Morris does manage to bring Ryan’s solipsistic circling to a suggestion of resignation. When, after Uncle Neal’s funeral, Ryan seeks out Rose’s mother, the most sympathetic Mormon in the book, he is forced at last to recognize that his dream of Rose has been in stasis while her life has been in human flux. Mrs. Richardson shows him a picture of a middle-aged Rose who has married and lost a daughter, a Rose very unlike his adolescent dream. 

Tyler uses a photographic image too, but not to signal a belated resignation. Looking at snapshots, Maggie (never a realist herself) only half faces life changes she’d rather not admit—that her ne’er-do 

well son, Jessie, for instance, is now a divorced, unemployed grownup whose picture she would rather not display. 

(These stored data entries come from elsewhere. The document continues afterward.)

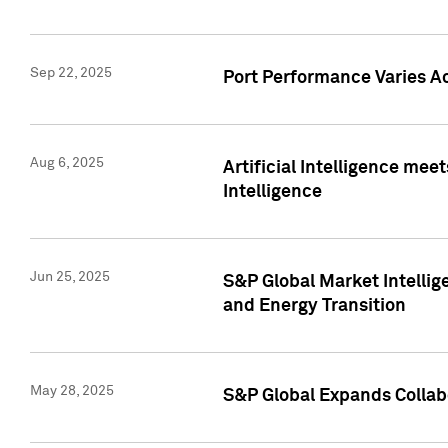
Sep 22, 2025
Port Performance Varies A
Aug 6, 2025
Artificial Intelligence m
Intelligence
Jun 25, 2025
S&P Global Market Intellig
and Energy Transition
May 28, 2025
S&P Global Expands Collabo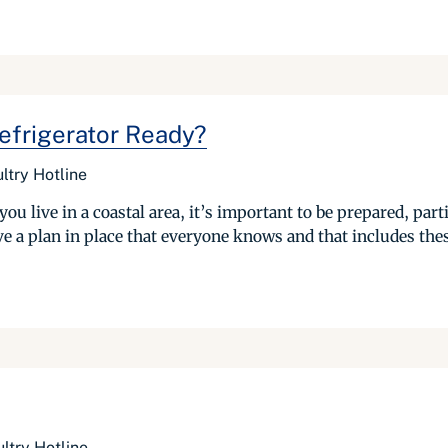
Refrigerator Ready?
ltry Hotline
you live in a coastal area, it’s important to be prepared, par
ve a plan in place that everyone knows and that includes thes
ltry Hotline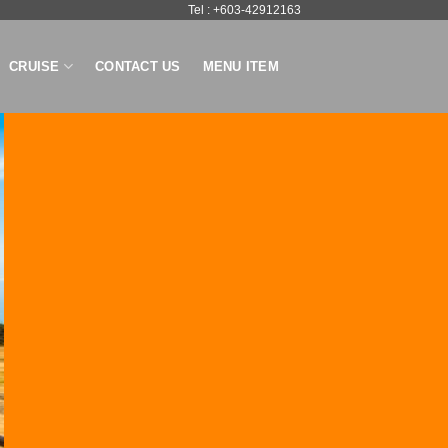
Tel : +603-42912163
CRUISE
CONTACT US
MENU ITEM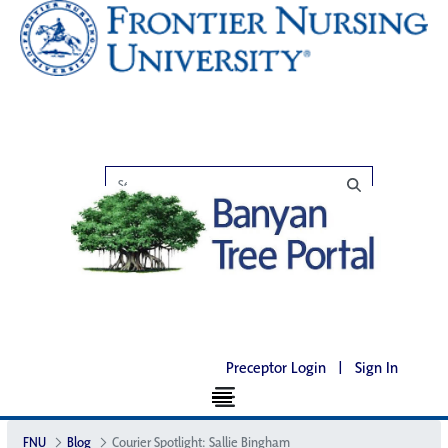
Preceptor Login
|
Sign In
FNU
Blog
Courier Spotlight: Sallie Bingham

Tyler could have made this realization into an epiphany for Maggie. Instead, in a way more true to Maggie’s character, Tyler simply has her rationalize the picture gap away: “They had run out of wall space by then. Besides, Maggie’s mother was always saying how trashy it was to display one’s family photographs anywhere but a bedroom” (p. 300). 

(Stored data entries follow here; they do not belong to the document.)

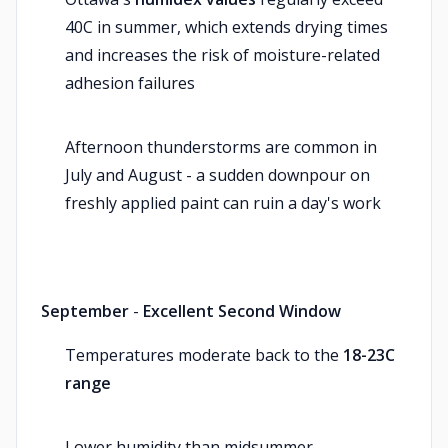
40C in summer, which extends drying times
and increases the risk of moisture-related
adhesion failures
Afternoon thunderstorms are common in
July and August - a sudden downpour on
freshly applied paint can ruin a day's work
September
-
Excellent Second Window
Temperatures moderate back to the
18-23C
range
Lower humidity than midsummer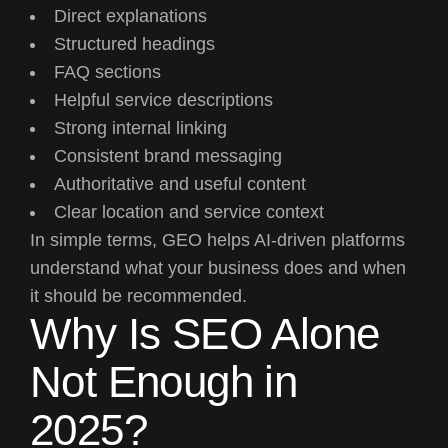
Direct explanations
Structured headings
FAQ sections
Helpful service descriptions
Strong internal linking
Consistent brand messaging
Authoritative and useful content
Clear location and service context
In simple terms, GEO helps AI-driven platforms
understand what your business does and when
it should be recommended.
Why Is SEO Alone
Not Enough in
2025?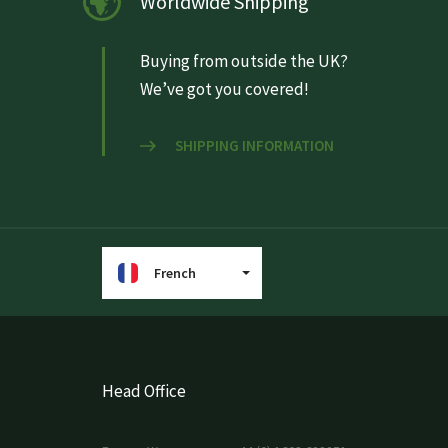
Worldwide Shipping
Buying from outside the UK?
We’ve got you covered!
SHIPPING INFORMATION
French
Head Office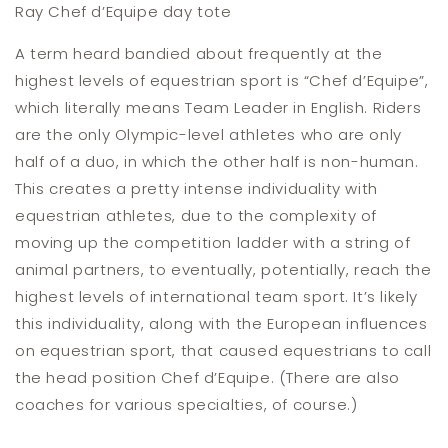
Ray Chef d’Equipe day tote
A term heard bandied about frequently at the
highest levels of equestrian sport is “Chef d’Equipe”,
which literally means Team Leader in English. Riders
are the only Olympic-level athletes who are only
half of a duo, in which the other half is non-human.
This creates a pretty intense individuality with
equestrian athletes, due to the complexity of
moving up the competition ladder with a string of
animal partners, to eventually, potentially, reach the
highest levels of international team sport. It’s likely
this individuality, along with the European influences
on equestrian sport, that caused equestrians to call
the head position Chef d’Equipe. (There are also
coaches for various specialties, of course.)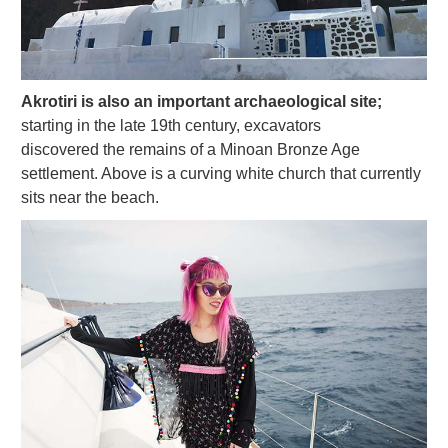
Akrotiri is also an important archaeological site;
starting in the late 19th century, excavators
discovered the remains of a Minoan Bronze Age
settlement. Above is a curving white church that currently
sits near the beach.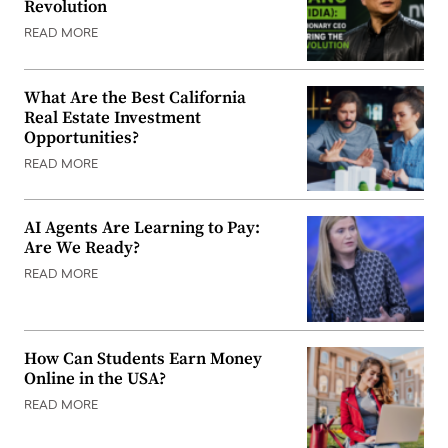
Revolution
READ MORE
What Are the Best California
Real Estate Investment
Opportunities?
READ MORE
AI Agents Are Learning to Pay:
Are We Ready?
READ MORE
How Can Students Earn Money
Online in the USA?
READ MORE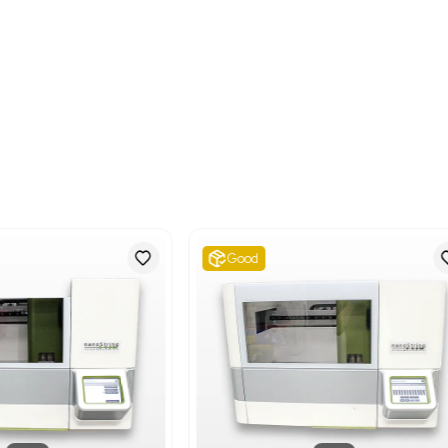
Metric: 144.24 Kilograms
Shipping Dimensions
Imperial: 32.4 lb x 43.2 l
Metric: 82.3 cm x 109.7
Harmonized Code
847982
Harmonized Code Deta
Harmonized Code 847982:
homogenizing, emulsifyin
robot within laboratory 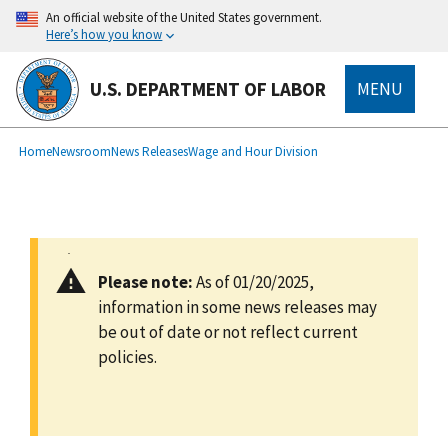
main
An official website of the United States government.
content
Here’s how you know
U.S. DEPARTMENT OF LABOR
MENU
submenu
Breadcrumb
Home
Newsroom
News Releases
Wage and Hour Division
Please note:
As of 01/20/2025,
information in some news releases may
be out of date or not reflect current
policies.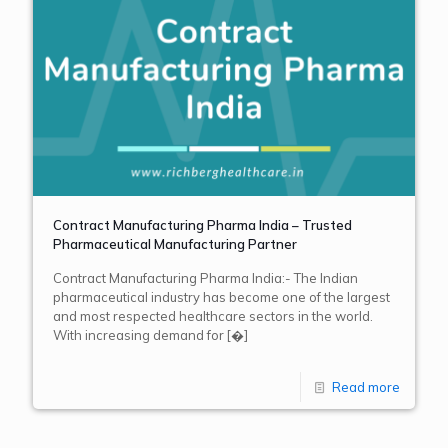
Contract Manufacturing Pharma India – Trusted
Pharmaceutical Manufacturing Partner
Contract Manufacturing Pharma India:- The Indian
pharmaceutical industry has become one of the largest
and most respected healthcare sectors in the world.
With increasing demand for
[�]
Read more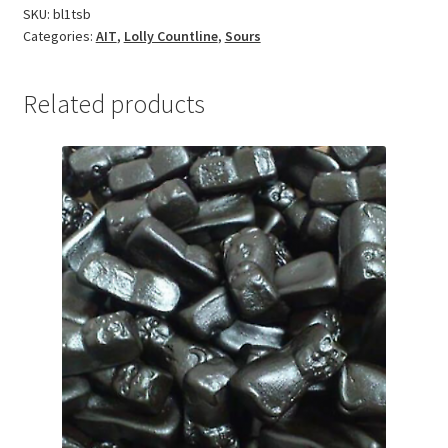
SKU:
bl1tsb
Categories:
AIT
,
Lolly Countline
,
Sours
Related products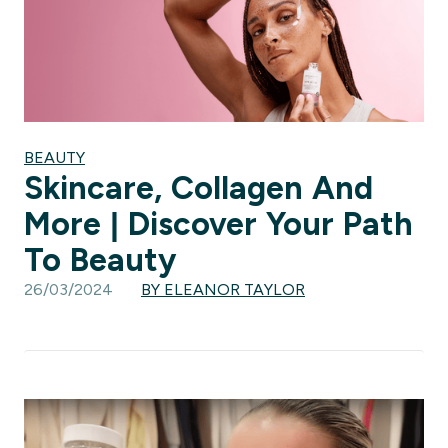
BEAUTY
Skincare, Collagen And
More | Discover Your Path
To Beauty
26/03/2024
BY ELEANOR TAYLOR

Tyler’s book closes not so much with resignation, then, as with realistic continuity. “Oh Ira,” Maggie asks her husband, “What are we two going to live for all the rest of our lives?” (p. 326) Ira keeps playing his game of solitaire but reaches out with one hand to draw her close. With the other hand he transfers the four of spades onto a five. With that deft image, built on all that has come before, Tyler gives her readers to know that Maggie will continue to try to fix lives accord ing to her how-it-should-be notions. And Ira, we feel certain, will continue to be perplexed by Maggie’s botched attempts but will go on quietly loving her just the same. In his way, too, he’ll keep trying to make things come out right, just as he does with his games of solitaire. 

Author Morris, on the other hand, leaves us less assured. Presumably Ryan has at last renounced his adolescent dream of Rose. How will this overdue recognition change his neglected marriage or remedy his no-win job situation? It is not that a novel requires such resolutions; it is that Ryan has been so defined by this dream that the reader can scarcely picture him otherwise now. 

Throughout Morris’s book I wondered, “Why this title?” and assumed in part that it referred to Ryan as a Gentile living out of the Mormon mainstream. Perhaps, though, it best fits the last pages, where Ryan as a character has nowhere to go. His self-realization has brought him, ironically, to an impasse—to the edge of the reservoir.

The Edge of the Reservoir by Larry E. Morris (Salt Lake City: Signature Books, 1988), 233 pp., $7.95.